The problem
Below is a listing. Return the lines from the one that contains "spaces seamlessly whilst respecting" to the one that contains "Contact Information", both ends included, verbatim and with no pictures.
————
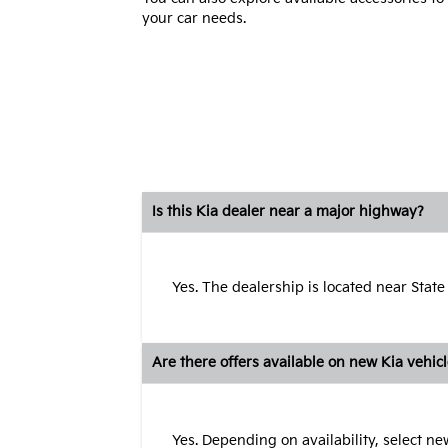
your car needs.
Is this Kia dealer near a major highway?
Yes. The dealership is located near State
Are there offers available on new Kia vehic
Yes. Depending on availability, select n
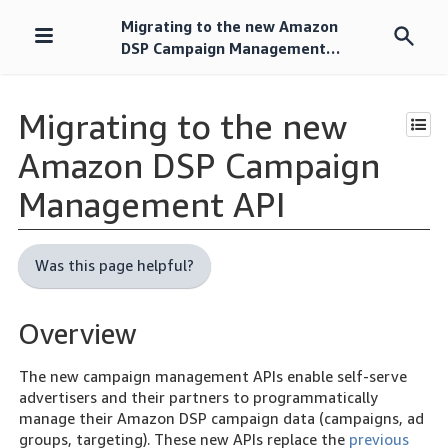
Migrating to the new Amazon
Skip
DSP Campaign Management
navigation
API
Migrating to the new
Amazon DSP Campaign
Management API
Was this page helpful?
Overview
The new campaign management APIs enable self-serve
advertisers and their partners to programmatically
manage their Amazon DSP campaign data (campaigns, ad
groups, targeting). These new APIs replace the
previous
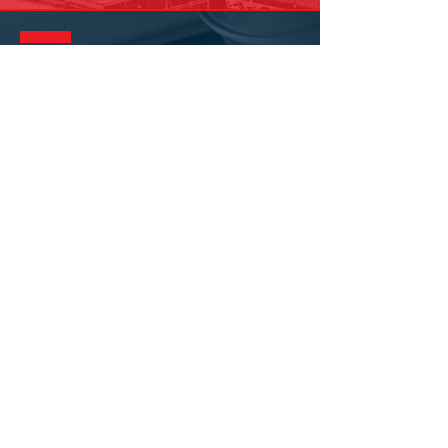
GET IN
TOUCH
Join the family today by clicking the
button below to apply!
APPLY NOW
Corporate Headquarters:
8610 Wallisville Road
Houston, Texas 77029
(713) 672-7
545
MORE LOCATIONS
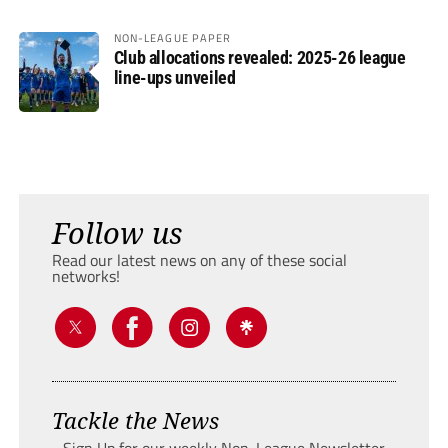
NON-LEAGUE PAPER
Club allocations revealed: 2025-26 league
line-ups unveiled
Follow us
Read our latest news on any of these social
networks!
Tackle the News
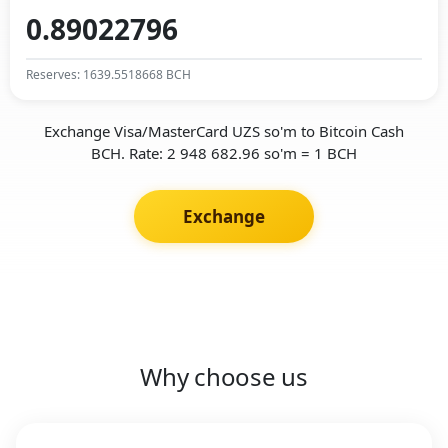
Reserves: 1639.5518668 BCH
Exchange Visa/MasterCard UZS so'm to Bitcoin Cash
BCH. Rate: 2 948 682.96 so'm = 1 BCH
Exchange
Why choose us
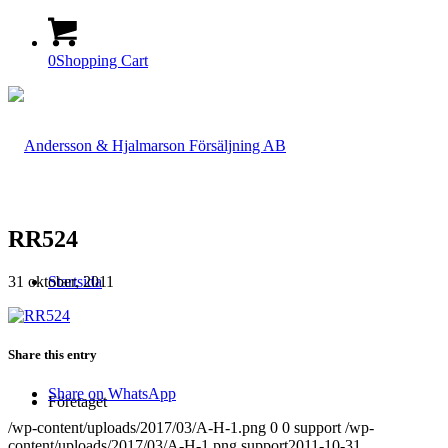
0
Shopping Cart
RR524
31 oktober, 2011
Startsida
Share this entry
Share on WhatsApp
Företaget
/wp-content/uploads/2017/03/A-H-1.png
0
0
support
/wp-
content/uploads/2017/03/A-H-1.png
support
2011-10-31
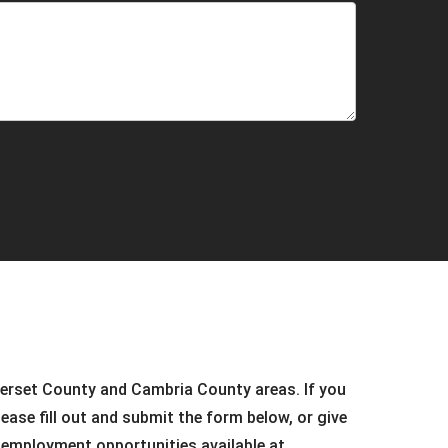
merset County and Cambria County areas. If you
ease fill out and submit the form below, or give
e employment opportunities available at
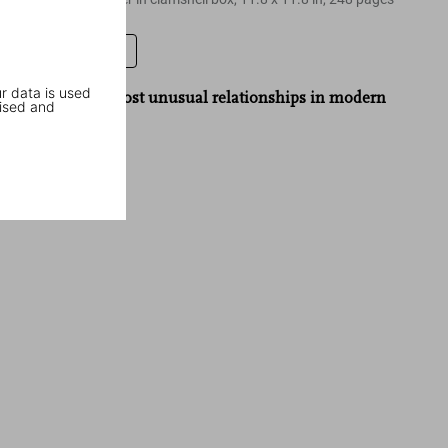
Leave a review
r data is used
“One of the most unusual relationships in modern
ised and
politics.”
The Guardian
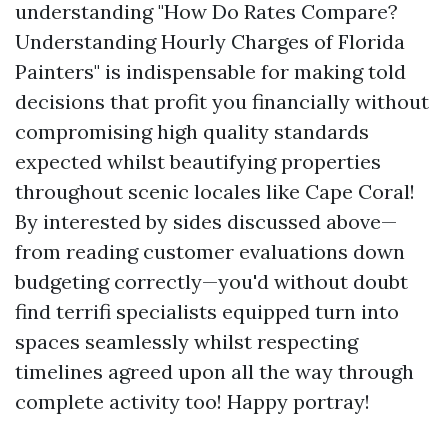
understanding "How Do Rates Compare?
Understanding Hourly Charges of Florida
Painters" is indispensable for making told
decisions that profit you financially without
compromising high quality standards
expected whilst beautifying properties
throughout scenic locales like Cape Coral!
By interested by sides discussed above—
from reading customer evaluations down
budgeting correctly—you'd without doubt
find terrifi specialists equipped turn into
spaces seamlessly whilst respecting
timelines agreed upon all the way through
complete activity too! Happy portray!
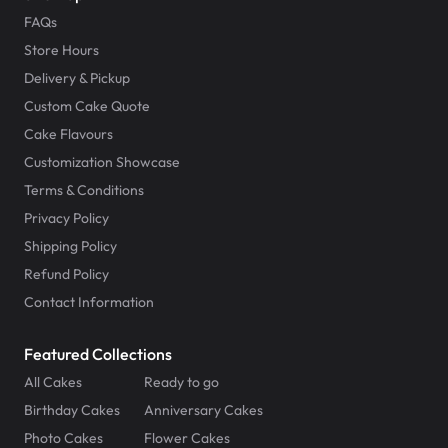
FAQs
Store Hours
Delivery & Pickup
Custom Cake Quote
Cake Flavours
Customization Showcase
Terms & Conditions
Privacy Policy
Shipping Policy
Refund Policy
Contact Information
Featured Collections
All Cakes
Ready to go
Birthday Cakes
Anniversary Cakes
Photo Cakes
Flower Cakes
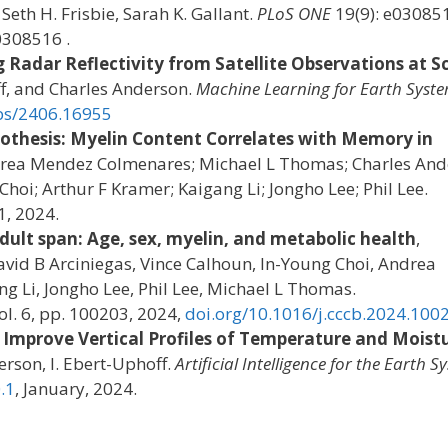
Seth H. Frisbie, Sarah K. Gallant.
PLoS ONE
19(9): e03085
0308516 .
 Radar Reflectivity from Satellite Observations at S
f, and Charles Anderson.
Machine Learning for Earth Syst
abs/2406.16955
pothesis: Myelin Content Correlates with Memory in
drea Mendez Colmenares; Michael L Thomas; Charles And
hoi; Arthur F Kramer; Kaigang Li; Jongho Lee; Phil Lee.
1, 2024.
dult span: Age, sex, myelin, and metabolic health
,
vid B Arciniegas, Vince Calhoun, In-Young Choi, Andrea
 Li, Jongho Lee, Phil Lee, Michael L Thomas.
vol. 6, pp. 100203, 2024,
doi.org/10.1016/j.cccb.2024.100
 Improve Vertical Profiles of Temperature and Moist
derson, I. Ebert-Uphoff.
Artificial Intelligence for the Earth S
.1
, January, 2024.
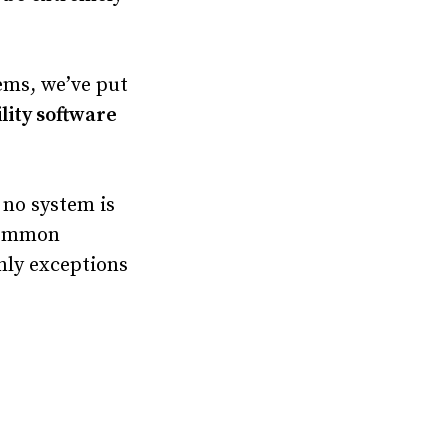
ems, we’ve put
lity software
– no system is
 common
inly exceptions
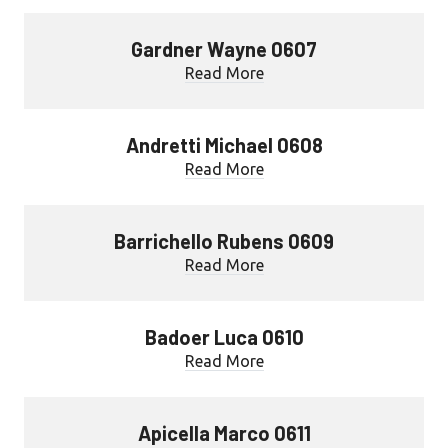
Gardner Wayne 0607
Read More
Andretti Michael 0608
Read More
Barrichello Rubens 0609
Read More
Badoer Luca 0610
Read More
Apicella Marco 0611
————
Exercise answer
spaces seamlessly whilst respecting
timelines agreed upon all the way through
complete activity too! Happy portray!
FAQs
Store Hours
Delivery & Pickup
Custom Cake Quote
Cake Flavours
Customization Showcase
Terms & Conditions
Privacy Policy
Shipping Policy
Refund Policy
Contact Information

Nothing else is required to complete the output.